Your copy should hold only the lines from the one with "23.90architects@gmail.com" to the one with "winner, with the project", both included, each exactly as it stands below, with no pictures.

# Records contained in a dataset
=====

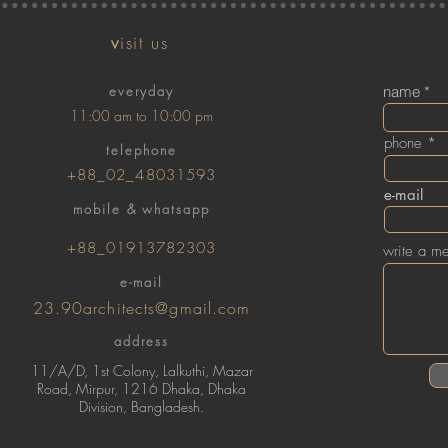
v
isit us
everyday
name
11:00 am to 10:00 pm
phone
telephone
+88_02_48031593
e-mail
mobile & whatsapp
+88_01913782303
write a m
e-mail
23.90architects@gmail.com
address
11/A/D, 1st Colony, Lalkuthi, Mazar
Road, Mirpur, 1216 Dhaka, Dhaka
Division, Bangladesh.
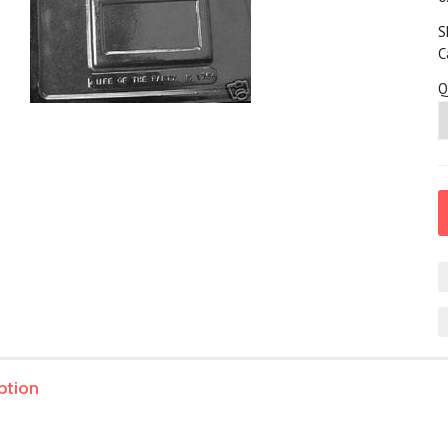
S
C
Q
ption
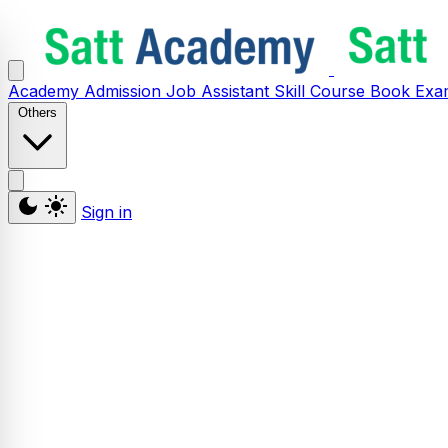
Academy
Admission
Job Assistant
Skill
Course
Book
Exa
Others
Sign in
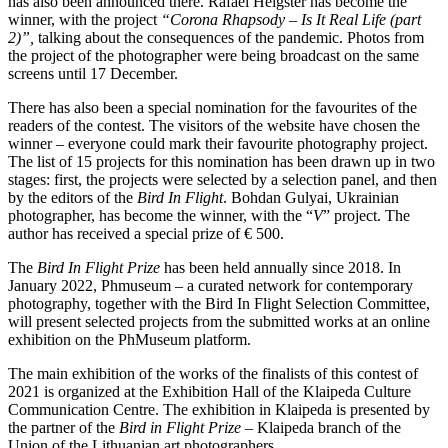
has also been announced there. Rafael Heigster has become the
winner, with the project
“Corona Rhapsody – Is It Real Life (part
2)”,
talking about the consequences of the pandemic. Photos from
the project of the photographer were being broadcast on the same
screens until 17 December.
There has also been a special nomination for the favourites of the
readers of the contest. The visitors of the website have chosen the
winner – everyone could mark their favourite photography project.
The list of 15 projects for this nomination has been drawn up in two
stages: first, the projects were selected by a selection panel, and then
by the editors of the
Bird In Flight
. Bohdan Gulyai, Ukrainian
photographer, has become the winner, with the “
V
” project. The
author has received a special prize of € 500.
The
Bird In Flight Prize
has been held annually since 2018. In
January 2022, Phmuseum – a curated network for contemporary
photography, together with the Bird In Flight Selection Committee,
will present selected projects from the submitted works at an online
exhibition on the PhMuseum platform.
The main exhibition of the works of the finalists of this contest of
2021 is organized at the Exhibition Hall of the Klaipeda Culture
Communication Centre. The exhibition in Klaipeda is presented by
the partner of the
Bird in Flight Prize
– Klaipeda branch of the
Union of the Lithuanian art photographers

=====

# THE ANSWER
23.90architects@gmail.com
address
11/A/D, 1st Colony, Lalkuthi, Mazar
Road, Mirpur, 1216 Dhaka, Dhaka
Division, Bangladesh.
S
C
Q
ption
Academy
Admission
Job Assistant
Skill
Course
Book
Exa
Others
Sign in
has also been announced there. Rafael Heigster has become the
winner, with the project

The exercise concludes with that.